> [WHAT TO PRODUCE]:
Output range, inclusive: from the line containing "admirar o cenário da Montanha Mazama e dos" to the line containing "Buscas mejorar la flacidez cutánea". Restate those lines from the data below word for word and only those.

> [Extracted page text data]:
+++++

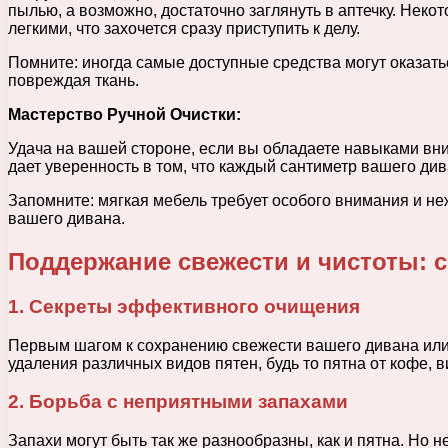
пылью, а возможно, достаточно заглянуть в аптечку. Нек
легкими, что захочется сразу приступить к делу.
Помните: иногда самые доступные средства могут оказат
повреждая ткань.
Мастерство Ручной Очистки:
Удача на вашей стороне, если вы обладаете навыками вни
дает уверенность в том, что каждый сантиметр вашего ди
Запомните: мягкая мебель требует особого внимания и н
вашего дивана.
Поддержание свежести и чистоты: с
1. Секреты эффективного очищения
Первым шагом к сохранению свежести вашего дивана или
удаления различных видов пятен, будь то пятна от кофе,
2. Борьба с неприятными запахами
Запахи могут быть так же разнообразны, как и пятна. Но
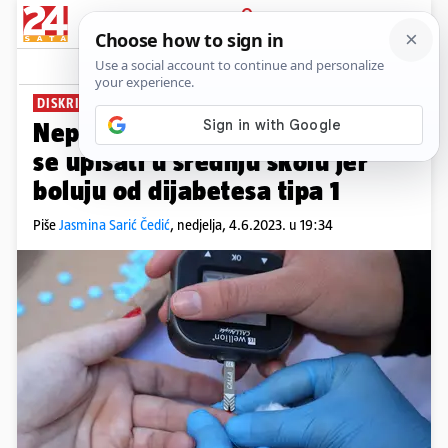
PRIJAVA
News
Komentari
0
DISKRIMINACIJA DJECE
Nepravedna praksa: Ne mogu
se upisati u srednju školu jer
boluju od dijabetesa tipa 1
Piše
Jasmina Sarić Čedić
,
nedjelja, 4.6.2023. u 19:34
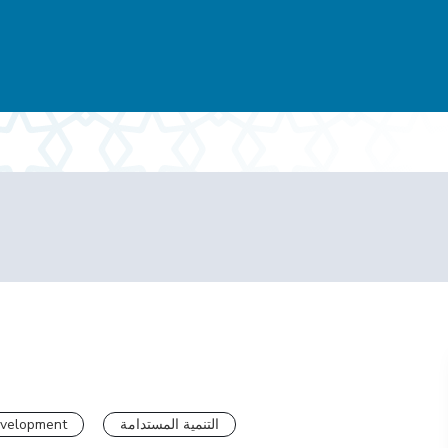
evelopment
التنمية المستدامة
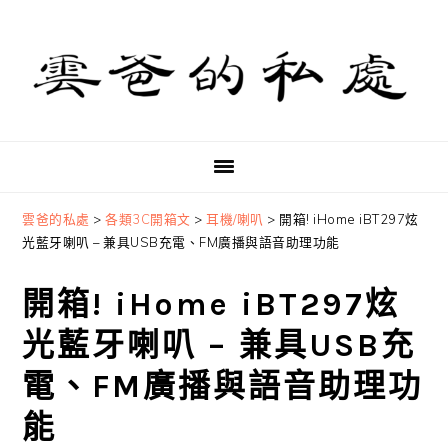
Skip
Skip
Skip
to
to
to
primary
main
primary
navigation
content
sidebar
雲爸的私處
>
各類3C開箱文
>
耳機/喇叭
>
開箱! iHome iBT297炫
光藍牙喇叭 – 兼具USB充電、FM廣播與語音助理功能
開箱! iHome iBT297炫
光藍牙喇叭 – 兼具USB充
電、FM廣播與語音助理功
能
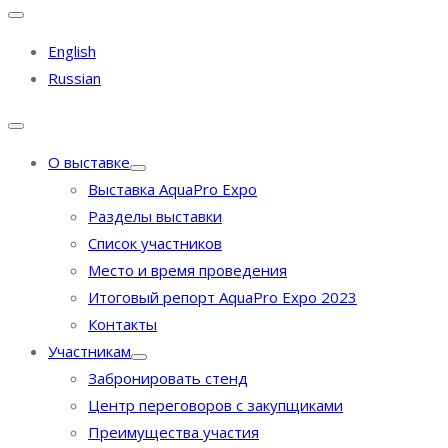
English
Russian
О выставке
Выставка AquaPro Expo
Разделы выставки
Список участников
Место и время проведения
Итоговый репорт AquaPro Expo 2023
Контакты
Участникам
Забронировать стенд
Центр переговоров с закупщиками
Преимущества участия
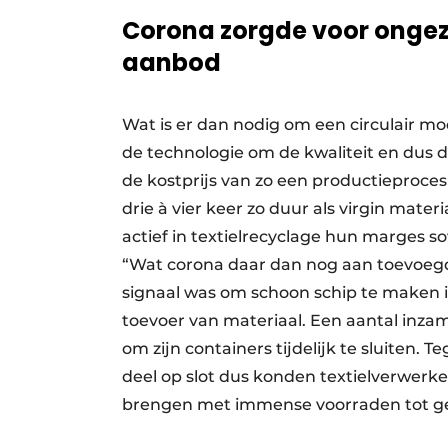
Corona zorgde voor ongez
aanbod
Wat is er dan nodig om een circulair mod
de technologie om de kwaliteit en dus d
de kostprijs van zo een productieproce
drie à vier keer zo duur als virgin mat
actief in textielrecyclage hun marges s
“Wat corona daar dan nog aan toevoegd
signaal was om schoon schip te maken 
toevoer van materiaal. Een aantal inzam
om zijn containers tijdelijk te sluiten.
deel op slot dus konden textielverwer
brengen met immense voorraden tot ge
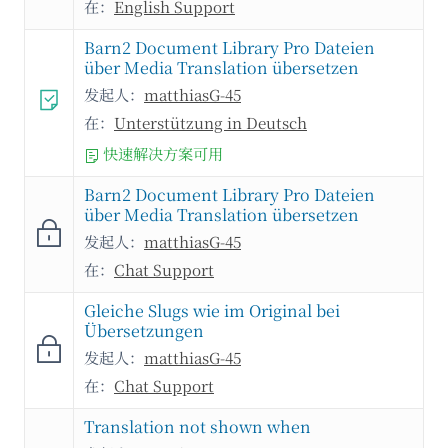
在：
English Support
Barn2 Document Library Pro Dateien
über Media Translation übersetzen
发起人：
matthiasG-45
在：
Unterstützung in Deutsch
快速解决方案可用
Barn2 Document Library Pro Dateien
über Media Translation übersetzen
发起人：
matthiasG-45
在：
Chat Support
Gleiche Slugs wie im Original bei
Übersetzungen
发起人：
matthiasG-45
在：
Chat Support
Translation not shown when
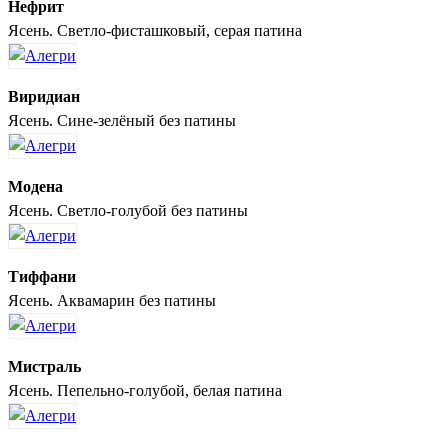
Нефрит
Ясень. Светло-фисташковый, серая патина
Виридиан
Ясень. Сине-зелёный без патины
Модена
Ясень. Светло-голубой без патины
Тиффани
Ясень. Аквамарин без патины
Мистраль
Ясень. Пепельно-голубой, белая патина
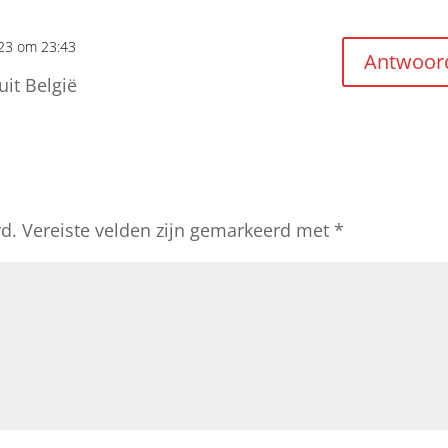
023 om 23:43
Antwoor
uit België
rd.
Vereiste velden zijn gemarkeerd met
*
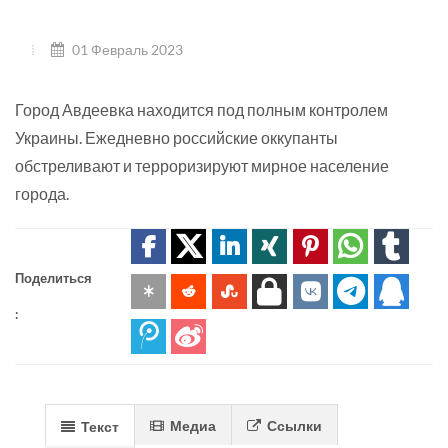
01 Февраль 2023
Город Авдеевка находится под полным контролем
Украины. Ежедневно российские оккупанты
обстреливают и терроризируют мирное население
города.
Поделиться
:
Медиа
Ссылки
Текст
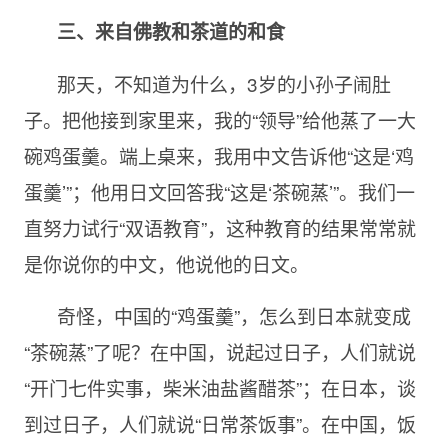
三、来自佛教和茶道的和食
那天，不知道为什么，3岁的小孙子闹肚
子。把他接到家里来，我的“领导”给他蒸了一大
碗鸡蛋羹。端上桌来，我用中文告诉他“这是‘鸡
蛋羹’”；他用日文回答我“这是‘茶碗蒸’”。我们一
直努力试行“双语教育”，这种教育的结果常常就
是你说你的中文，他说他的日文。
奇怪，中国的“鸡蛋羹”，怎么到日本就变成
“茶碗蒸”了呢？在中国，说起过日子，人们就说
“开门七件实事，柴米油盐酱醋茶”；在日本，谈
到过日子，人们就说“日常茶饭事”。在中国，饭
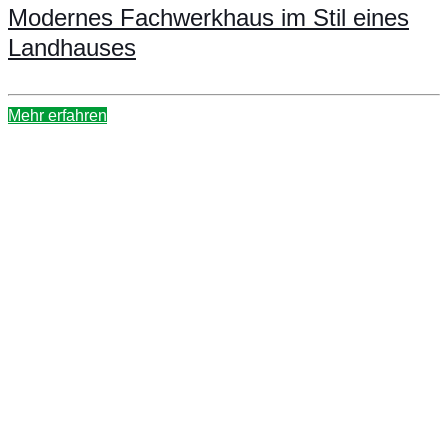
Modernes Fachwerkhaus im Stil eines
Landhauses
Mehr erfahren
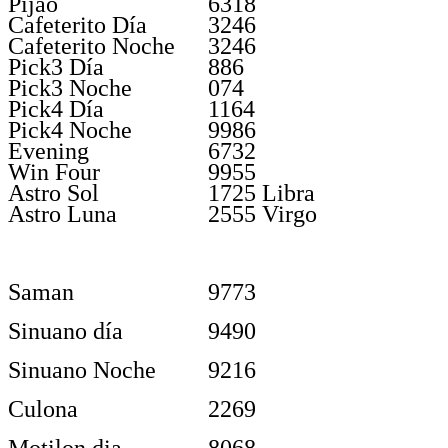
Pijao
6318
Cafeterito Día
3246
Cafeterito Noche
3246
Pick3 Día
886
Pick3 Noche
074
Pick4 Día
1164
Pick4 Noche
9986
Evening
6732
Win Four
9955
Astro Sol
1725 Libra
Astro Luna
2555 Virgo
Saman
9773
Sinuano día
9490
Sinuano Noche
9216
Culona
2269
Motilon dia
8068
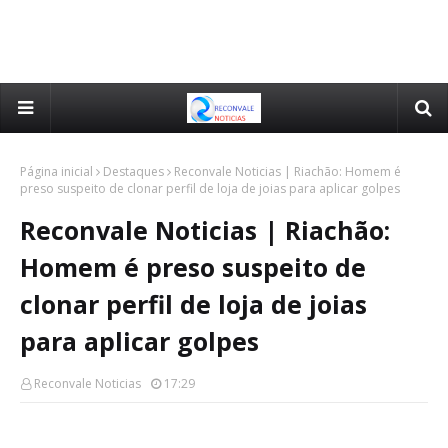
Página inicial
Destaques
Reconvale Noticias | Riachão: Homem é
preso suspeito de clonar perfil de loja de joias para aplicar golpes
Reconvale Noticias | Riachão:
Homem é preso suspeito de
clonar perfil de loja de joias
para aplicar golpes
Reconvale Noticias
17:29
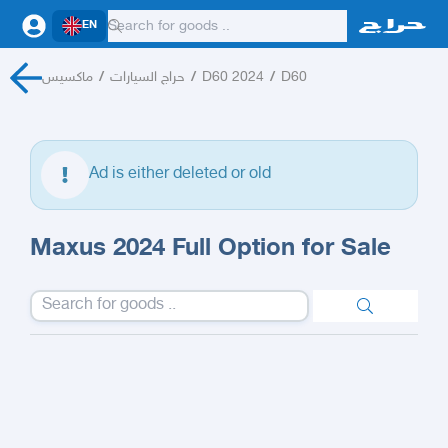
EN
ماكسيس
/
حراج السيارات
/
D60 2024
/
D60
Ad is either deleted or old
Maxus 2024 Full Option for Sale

+++++

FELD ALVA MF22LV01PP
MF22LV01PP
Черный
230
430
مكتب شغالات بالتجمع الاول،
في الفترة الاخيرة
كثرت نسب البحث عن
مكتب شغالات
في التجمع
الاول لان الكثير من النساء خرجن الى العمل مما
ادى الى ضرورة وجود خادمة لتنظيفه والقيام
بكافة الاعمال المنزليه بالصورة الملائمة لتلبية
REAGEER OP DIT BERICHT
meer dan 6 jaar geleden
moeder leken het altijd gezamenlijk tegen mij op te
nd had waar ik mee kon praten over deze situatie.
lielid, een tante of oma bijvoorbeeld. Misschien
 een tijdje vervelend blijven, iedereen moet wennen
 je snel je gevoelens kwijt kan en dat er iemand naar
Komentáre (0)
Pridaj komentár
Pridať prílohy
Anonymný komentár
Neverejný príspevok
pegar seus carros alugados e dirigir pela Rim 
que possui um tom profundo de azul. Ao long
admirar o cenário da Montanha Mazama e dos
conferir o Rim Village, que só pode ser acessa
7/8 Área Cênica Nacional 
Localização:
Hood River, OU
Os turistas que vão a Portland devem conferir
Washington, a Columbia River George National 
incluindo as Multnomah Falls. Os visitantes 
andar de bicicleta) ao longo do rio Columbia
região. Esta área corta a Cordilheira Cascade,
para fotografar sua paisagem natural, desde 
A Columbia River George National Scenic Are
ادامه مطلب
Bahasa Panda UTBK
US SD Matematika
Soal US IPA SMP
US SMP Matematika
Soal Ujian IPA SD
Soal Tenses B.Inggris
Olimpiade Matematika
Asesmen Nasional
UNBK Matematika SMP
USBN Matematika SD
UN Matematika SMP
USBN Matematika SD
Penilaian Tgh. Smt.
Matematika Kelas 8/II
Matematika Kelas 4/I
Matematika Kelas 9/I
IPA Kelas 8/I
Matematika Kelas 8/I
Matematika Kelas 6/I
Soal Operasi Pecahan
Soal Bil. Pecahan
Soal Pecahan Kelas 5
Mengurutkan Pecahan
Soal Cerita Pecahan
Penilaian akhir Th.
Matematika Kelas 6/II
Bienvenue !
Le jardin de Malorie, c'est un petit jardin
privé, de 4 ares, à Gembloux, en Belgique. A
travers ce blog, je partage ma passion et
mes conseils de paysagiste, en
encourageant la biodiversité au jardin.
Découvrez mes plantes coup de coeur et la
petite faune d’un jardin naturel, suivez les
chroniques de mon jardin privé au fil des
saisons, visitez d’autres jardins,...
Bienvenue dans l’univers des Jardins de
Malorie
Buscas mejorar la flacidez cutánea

+++++

> [TASK RESULT]:
admirar o cenário da Montanha Mazama e dos
conferir o Rim Village, que só pode ser acessa
7/8 Área Cênica Nacional 
Localização:
Hood River, OU
Os turistas que vão a Portland devem conferir
Washington, a Columbia River George National 
incluindo as Multnomah Falls. Os visitantes 
andar de bicicleta) ao longo do rio Columbia
região. Esta área corta a Cordilheira Cascade,
para fotografar sua paisagem natural, desde 
A Columbia River George National Scenic Are
ادامه مطلب
Bahasa Panda UTBK
US SD Matematika
Soal US IPA SMP
US SMP Matematika
Soal Ujian IPA SD
Soal Tenses B.Inggris
Olimpiade Matematika
Asesmen Nasional
UNBK Matematika SMP
USBN Matematika SD
UN Matematika SMP
USBN Matematika SD
Penilaian Tgh. Smt.
Matematika Kelas 8/II
Matematika Kelas 4/I
Matematika Kelas 9/I
IPA Kelas 8/I
Matematika Kelas 8/I
Matematika Kelas 6/I
Soal Operasi Pecahan
Soal Bil. Pecahan
Soal Pecahan Kelas 5
Mengurutkan Pecahan
Soal Cerita Pecahan
Penilaian akhir Th.
Matematika Kelas 6/II
Bienvenue !
Le jardin de Malorie, c'est un petit jardin
privé, de 4 ares, à Gembloux, en Belgique. A
travers ce blog, je partage ma passion et
mes conseils de paysagiste, en
encourageant la biodiversité au jardin.
Découvrez mes plantes coup de coeur et la
petite faune d’un jardin naturel, suivez les
chroniques de mon jardin privé au fil des
saisons, visitez d’autres jardins,...
Bienvenue dans l’univers des Jardins de
Malorie
Buscas mejorar la flacidez cutánea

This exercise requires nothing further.